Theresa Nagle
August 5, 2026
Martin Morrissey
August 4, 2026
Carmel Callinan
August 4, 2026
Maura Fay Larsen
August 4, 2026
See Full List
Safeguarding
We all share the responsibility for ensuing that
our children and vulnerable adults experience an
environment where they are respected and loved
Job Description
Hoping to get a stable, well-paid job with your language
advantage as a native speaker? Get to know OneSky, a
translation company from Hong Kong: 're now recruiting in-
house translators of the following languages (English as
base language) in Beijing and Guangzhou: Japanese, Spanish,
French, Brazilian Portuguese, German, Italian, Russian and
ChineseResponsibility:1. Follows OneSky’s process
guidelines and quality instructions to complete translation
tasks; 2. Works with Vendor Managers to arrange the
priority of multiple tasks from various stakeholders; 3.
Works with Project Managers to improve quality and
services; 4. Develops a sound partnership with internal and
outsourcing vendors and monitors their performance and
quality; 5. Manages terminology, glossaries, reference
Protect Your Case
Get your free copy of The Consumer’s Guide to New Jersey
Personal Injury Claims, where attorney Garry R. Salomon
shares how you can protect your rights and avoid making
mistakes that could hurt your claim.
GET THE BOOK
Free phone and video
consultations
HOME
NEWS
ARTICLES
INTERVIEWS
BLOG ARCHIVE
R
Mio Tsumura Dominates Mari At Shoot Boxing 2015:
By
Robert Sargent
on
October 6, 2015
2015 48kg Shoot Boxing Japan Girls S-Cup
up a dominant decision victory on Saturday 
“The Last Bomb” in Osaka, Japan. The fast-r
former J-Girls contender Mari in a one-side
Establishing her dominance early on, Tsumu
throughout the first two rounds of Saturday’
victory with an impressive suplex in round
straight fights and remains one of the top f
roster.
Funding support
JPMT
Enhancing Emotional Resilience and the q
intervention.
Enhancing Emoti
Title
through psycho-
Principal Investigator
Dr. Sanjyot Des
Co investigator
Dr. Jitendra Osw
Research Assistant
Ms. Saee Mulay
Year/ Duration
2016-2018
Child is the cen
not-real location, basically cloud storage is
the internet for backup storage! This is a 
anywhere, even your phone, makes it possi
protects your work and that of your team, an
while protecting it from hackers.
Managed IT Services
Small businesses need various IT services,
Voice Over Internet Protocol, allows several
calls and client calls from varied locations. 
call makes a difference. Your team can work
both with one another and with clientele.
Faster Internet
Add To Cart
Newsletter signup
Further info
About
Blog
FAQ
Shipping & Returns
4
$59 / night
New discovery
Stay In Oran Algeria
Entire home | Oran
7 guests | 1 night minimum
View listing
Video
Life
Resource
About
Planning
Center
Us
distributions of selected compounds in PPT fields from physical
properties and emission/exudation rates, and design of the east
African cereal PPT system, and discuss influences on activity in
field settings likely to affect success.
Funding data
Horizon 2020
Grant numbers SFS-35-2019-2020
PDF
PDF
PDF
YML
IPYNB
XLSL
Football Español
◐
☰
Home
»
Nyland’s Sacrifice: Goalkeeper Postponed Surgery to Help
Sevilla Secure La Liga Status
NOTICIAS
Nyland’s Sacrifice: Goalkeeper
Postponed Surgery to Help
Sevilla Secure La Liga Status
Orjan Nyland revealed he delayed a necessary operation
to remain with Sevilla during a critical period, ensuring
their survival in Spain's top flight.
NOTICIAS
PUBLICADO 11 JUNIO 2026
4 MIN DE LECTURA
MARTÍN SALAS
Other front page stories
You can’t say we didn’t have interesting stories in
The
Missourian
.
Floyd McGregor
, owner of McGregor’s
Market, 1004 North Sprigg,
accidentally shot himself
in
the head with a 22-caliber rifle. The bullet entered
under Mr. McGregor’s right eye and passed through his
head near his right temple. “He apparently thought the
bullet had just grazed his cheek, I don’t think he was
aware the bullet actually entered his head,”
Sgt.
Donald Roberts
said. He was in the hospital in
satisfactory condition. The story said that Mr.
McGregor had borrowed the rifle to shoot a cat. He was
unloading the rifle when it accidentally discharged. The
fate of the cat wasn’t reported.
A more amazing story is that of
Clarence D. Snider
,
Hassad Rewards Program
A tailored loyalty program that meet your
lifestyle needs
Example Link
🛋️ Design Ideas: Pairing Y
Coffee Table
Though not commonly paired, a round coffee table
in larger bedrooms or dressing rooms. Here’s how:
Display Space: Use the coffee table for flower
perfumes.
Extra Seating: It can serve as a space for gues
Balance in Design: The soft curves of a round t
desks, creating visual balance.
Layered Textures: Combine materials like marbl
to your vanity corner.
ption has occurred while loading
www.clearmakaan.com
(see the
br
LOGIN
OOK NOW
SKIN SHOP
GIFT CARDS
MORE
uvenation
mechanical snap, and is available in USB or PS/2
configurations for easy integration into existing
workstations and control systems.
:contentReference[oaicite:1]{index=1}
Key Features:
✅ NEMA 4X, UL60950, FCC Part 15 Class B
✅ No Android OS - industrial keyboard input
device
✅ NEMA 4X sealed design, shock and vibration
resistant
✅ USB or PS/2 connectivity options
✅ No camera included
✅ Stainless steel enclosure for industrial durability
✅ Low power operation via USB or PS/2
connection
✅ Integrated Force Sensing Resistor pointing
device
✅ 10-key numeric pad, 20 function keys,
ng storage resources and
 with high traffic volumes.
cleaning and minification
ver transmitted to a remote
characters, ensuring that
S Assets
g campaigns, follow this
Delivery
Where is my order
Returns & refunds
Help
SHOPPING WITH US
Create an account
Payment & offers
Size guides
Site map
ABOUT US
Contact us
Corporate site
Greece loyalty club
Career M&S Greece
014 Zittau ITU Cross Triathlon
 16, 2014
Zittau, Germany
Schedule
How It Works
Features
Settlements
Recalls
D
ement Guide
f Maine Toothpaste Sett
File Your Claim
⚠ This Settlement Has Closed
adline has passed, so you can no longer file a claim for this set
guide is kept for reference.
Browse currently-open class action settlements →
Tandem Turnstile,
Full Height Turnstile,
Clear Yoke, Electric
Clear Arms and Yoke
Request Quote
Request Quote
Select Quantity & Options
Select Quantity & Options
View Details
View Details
————
__TASK BRIEF__
Begin at the line above that has "Martin Morrissey" and stop after the line that has "tasks; 2. Works", copying each line exactly and adding nothing else.

__SOLUTION FOR THIS PROBLEM__
Martin Morrissey
August 4, 2026
Carmel Callinan
August 4, 2026
Maura Fay Larsen
August 4, 2026
See Full List
Safeguarding
We all share the responsibility for ensuing that
our children and vulnerable adults experience an
environment where they are respected and loved
Job Description
Hoping to get a stable, well-paid job with your language
advantage as a native speaker? Get to know OneSky, a
translation company from Hong Kong: 're now recruiting in-
house translators of the following languages (English as
base language) in Beijing and Guangzhou: Japanese, Spanish,
French, Brazilian Portuguese, German, Italian, Russian and
ChineseResponsibility:1. Follows OneSky’s process
guidelines and quality instructions to complete translation
tasks; 2. Works with Vendor Managers to arrange the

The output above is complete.